Makna Filosofi Piranti Perkawinan Adat Jawa
Thefilosofi.blogspot.com - Mengapa di setiap hajatan pernikahan yang masih bernuansa kejawen
selalu ada hiasan seperti janur kuning melengkung, tebu, cengkir, pisang
raja dan sebagainya yang ditempatkan di depan rumah. Ada banyak makna
yang tersimbol di balik semuanya. Ini pula yang membuktikan luhurnya
Bahasa Jawa.
Sebenarnya, dalam prosesi pernikahan – pada acara temu atau panggih,
sang pembawa acara atau pranatacara, telah memberi penjelasan secara
wijang (jelas). Namun karena ungkapan yang dilakukan pranatacara itu
dalam bahasa Jawa Kawi yang kerap digunakan dalam bahasa pedalangan,
justru menyebabkan banyak orang Jawa yang tak memahami maksud yang
terkandung di dalamnya.
Memang terkesan sangat naif dan lucu apabila orang Jawa tidak
memahami bahasanya. Namun kita juga bisa memakluminya. Penggunaan Bahasa
Jawa Kawi ini sangat khas digunakan di acara pernikahan yang erat
kaitannya dengan tatacara adat. Kekhasan ini pula yang membuat Alquran
yang disampaikan dalam Bahasa Arab, namun tidak semua orang Arab bisa
memahami Alquran. Diperlukan kajian yang mendalam. Kajian yang lebih
dari sekadar memahami makna leksikalnya.
Banyak nasehat yang terkandung dalam acara prosesi pernikahan adat
Jawa. Para pujangga dan leluhur Jawa yang telah menciptakan tradisi atau
adat dalam acara pernikahan, tentu telah mengantongi nilai-nilai
positif Ilahiyah. Semua itu banyak dikemas secara simbolis dan
perlambang. Hal ini tak lepas dari kebiasaan orang Jawa yang tak memberi
nasihat secara vulgar. Lebih sering digunakan pasemon (metafora,
perlambang, simbolik dan sebagainya).
Makna simbolis yang terkandung dalam janur kuning melengkung yang
berada di pintu gerbang sang tuan rumah pengantin. Kata Janur sendiri,
berasal dari kiratha basa Jawa (Othak-athik mathuk), sejane neng nur
(arahnya menggapai nur=cahaya Ilahi).

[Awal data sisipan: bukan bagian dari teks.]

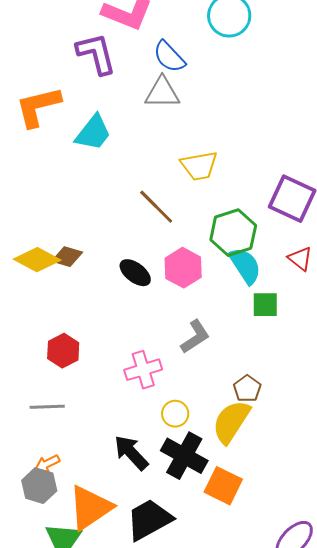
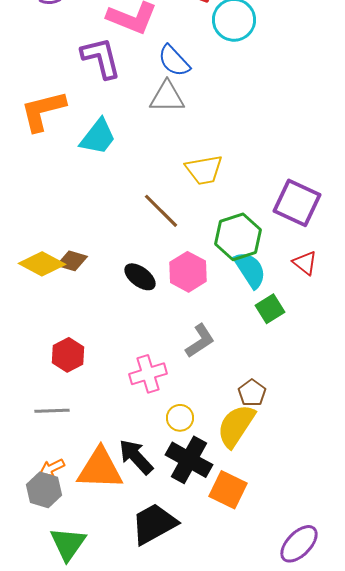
green square: (265, 305) -> (270, 309), turned -32
orange triangle: (90, 508) -> (100, 469), moved, turned 36

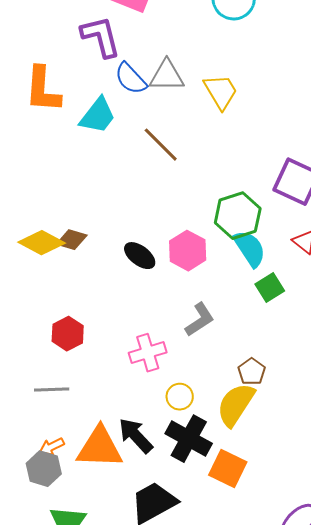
blue semicircle: (174, 61) -> (131, 79), moved
orange L-shape: (43, 111) -> (43, 90), turned -72
yellow trapezoid: (204, 170) -> (221, 92), moved, turned -111
brown line: (161, 211) -> (161, 145), moved

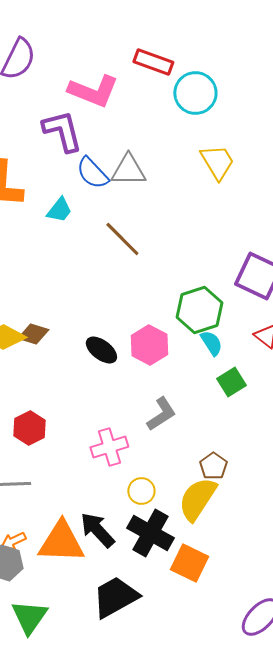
yellow trapezoid: (221, 92) -> (217, 162), moved
cyan trapezoid: (98, 116) -> (59, 210), size x0.7
cyan semicircle: (250, 249) -> (211, 343), size x0.7

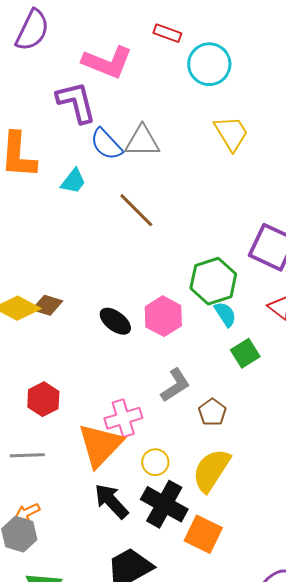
red rectangle: (153, 62) -> (167, 33), size x0.7
brown pentagon: (213, 466) -> (212, 412), moved
orange triangle: (61, 542) -> (100, 445), moved, turned -48

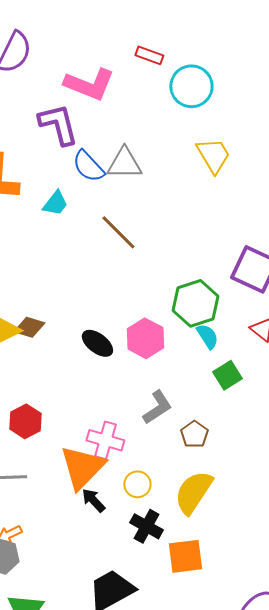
pink cross: (123, 418) -> (105, 440), turned 33
black arrow: (111, 501) -> (93, 500), moved, size x0.7
black cross: (164, 504) -> (146, 526), size x0.7
orange square: (203, 534) -> (185, 556), turned -33

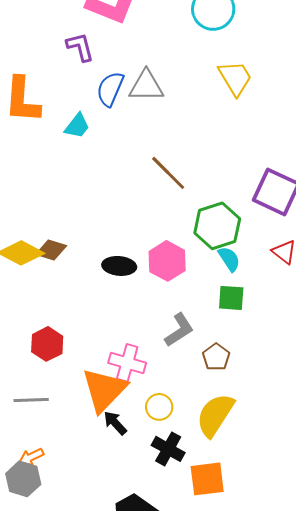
purple L-shape: (58, 124) -> (80, 47), size x0.7
blue semicircle: (88, 166) -> (110, 89), turned 66
brown line: (118, 232) -> (168, 173), moved
black ellipse: (97, 343) -> (119, 266), turned -32
green square: (227, 375) -> (231, 298), moved, turned 36

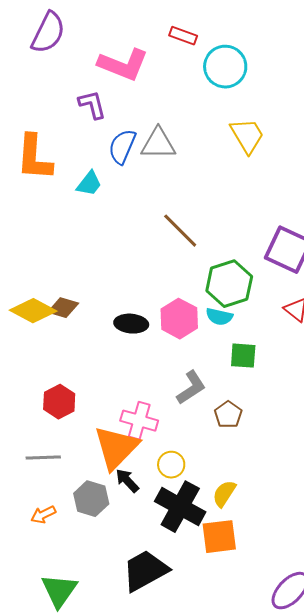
cyan semicircle: (229, 259) -> (219, 317), moved, turned 136
yellow semicircle: (215, 415) -> (224, 494), moved, size x0.6
black cross: (168, 449) -> (180, 507), size x1.5
gray hexagon: (23, 479) -> (91, 499), moved

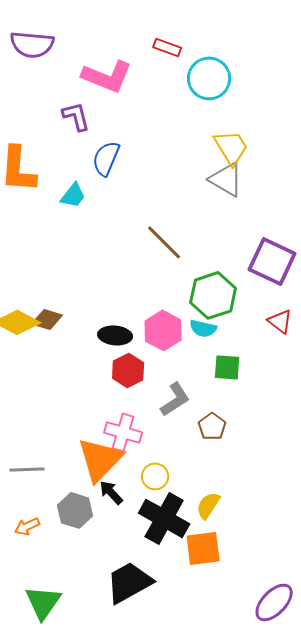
purple semicircle: (48, 33) -> (32, 44), turned 69
gray triangle: (158, 144) -> (226, 179), moved, turned 30
red hexagon: (59, 402) -> (128, 370), moved

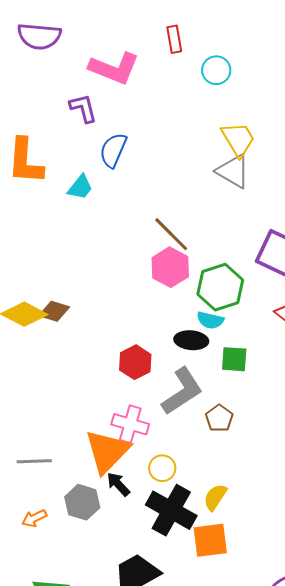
red rectangle: (167, 47) -> (174, 39), turned 60
cyan circle: (209, 78) -> (216, 70), size x0.7
pink hexagon: (163, 330) -> (170, 267), moved
black ellipse: (115, 335) -> (191, 340), moved
gray L-shape: (175, 399) -> (182, 391), size x1.4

Sedangkan kata kuning bermakna
sabda dadi (kun fayaku-Nya Allah SWT) yang dihasilkan dari hati atau
jiwa yang bening. Dengan demikian, janur kuning mengisyaratkan cita-cita
mulia dan tinggi untuk menggapai cahaya Ilahi dengan dibarengi hati
yang bening. Nampak betapa tingginya filosofi janur kuning dalam prosesi
pernikahan.
Filosofi yang tak kalah hebatnya nampak ketika mempelai pengantin
laki akan dipertemukan dengan mempelai pengantin perempuan. Sebelumnya
masing-masing mempelai telah dibekali dengan daun sirih (suruh) yang
telah digulung untuk kemudian dilemparkan pada pasangannya
masing-masing. Daun sirih ini memiliki simbol selaras, serasi dan
seimbang.
Pada saat tersebut sang pranatacara ”Godhong suruh lumah lan kurebe,
yen ginigit pada rasane”. Sebenarnya hal ini mengisyaratkan bahwa orang
yang berumahtangga diibaratkan sebagai daun sirih. Dalam bahtera rumah
tangga hendaknya pasangan mempelai selalu seiya-sekata serta
mengerjakan kewajibannya masing-masing. Suami memberi nafkah lahir dan
bathin, termasuk mendidik isteri. Sehingga dia menjadi pemimpin dalam
mengurusi anak-anaknya, mengelola keuangan, menyiapkan makanan dan
seterusnya.
Makna simbolis Tebu, Cengkir dan Pisang raja
Kalau kita mengamati di sebelah kiri-kanan ”gapura janur kuning”,
terlihat pula tebu, cengkir dan pisang raja yang diikat pada dua tiang
di depan ruang pertemua resepsi. Itu semua adalah simbolisasi nasehat
yang diberikan para pujangga Jawa agar mempelai mempersiapkan masa depan
kehidupannya secara sungguh-sungguh.
Pertama, Tebu. Tebu bisa kita artikan sebagai mantebing kalbu
(mantapnya hati atau kalbu). Tanaman tebu yang rasanya manis dan
menyegarkan memang sering dipakai sebagai simbol atau lambang dalam
acara tradisi Jawa lainnya. Hal ini bisa kita lihat pada acara mitoni
(selamatan untuk anak yang berusia 7 bulan). Si anak lalu dipandu untuk
menaiki anak tangga.
Kedua, cengkir (buah kelapa yang masih muda). Maknanya adalah
kencenging pikir. Dengan berbekal cengkir, sang mempelai diharapkan
mampu melewati ujian kritis dalam mempertahankan pernikannya. Sehingga
”kaya mimi lan mituna” yang selalu bersama dalam menghadapi suka dan
duka.
Ketiga, pisang raja, maknanya sangat jelas sebagai simbol dari raja.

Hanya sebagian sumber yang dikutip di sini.